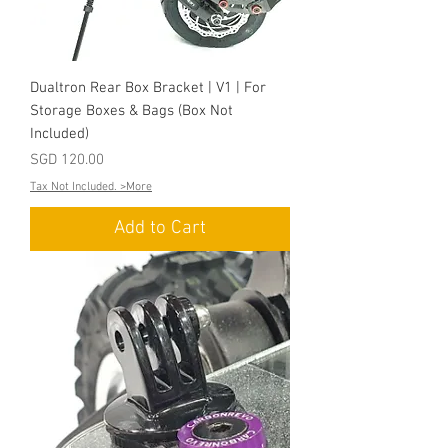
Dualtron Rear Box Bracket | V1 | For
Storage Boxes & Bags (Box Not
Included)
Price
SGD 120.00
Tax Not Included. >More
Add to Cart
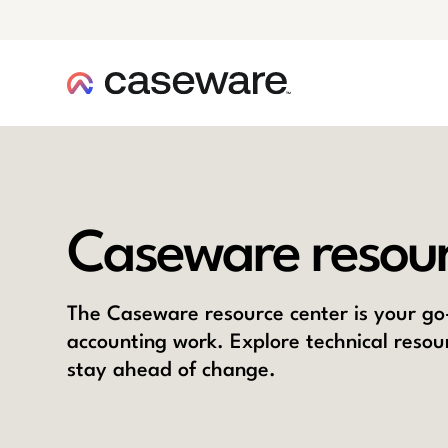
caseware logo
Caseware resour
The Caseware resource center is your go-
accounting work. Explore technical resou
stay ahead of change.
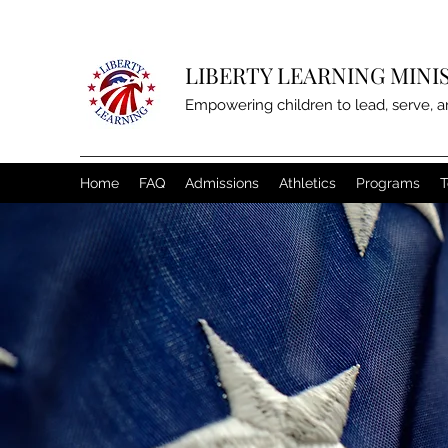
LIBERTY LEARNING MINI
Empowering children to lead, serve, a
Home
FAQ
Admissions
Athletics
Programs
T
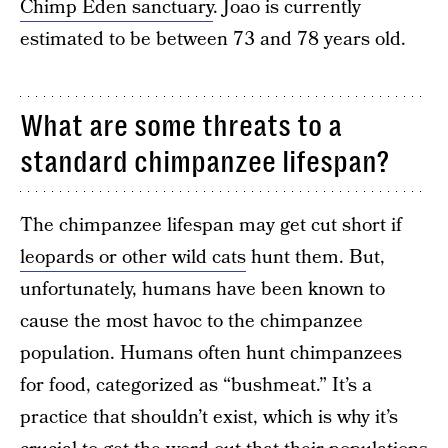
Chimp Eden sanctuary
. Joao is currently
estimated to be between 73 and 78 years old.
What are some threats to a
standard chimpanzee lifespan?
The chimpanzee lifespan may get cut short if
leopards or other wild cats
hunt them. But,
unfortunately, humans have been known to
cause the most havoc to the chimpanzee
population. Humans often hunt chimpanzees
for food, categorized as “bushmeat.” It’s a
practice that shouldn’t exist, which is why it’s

+===+

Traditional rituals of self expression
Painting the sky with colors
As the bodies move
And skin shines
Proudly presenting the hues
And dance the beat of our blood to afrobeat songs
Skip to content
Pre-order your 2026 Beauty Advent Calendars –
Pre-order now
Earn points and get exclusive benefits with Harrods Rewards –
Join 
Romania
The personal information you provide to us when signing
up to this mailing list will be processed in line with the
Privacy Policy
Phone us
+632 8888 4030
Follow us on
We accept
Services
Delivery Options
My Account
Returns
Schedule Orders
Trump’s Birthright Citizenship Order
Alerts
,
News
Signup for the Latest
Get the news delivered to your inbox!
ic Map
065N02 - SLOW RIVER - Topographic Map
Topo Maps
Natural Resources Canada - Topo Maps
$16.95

+===+

The task
Output exactly the stretch of the listing that begins at the line containing "stay ahead of change." and ends at the line containing "The chimpanzee lifespan may get cut short if", both kept. Omit pictures and everything else.

Output for this exercise
stay ahead of change.
LIBERTY LEARNING MINI
Empowering children to lead, serve, a
Home
FAQ
Admissions
Athletics
Programs
T
Chimp Eden sanctuary
. Joao is currently
estimated to be between 73 and 78 years old.
What are some threats to a
standard chimpanzee lifespan?
The chimpanzee lifespan may get cut short if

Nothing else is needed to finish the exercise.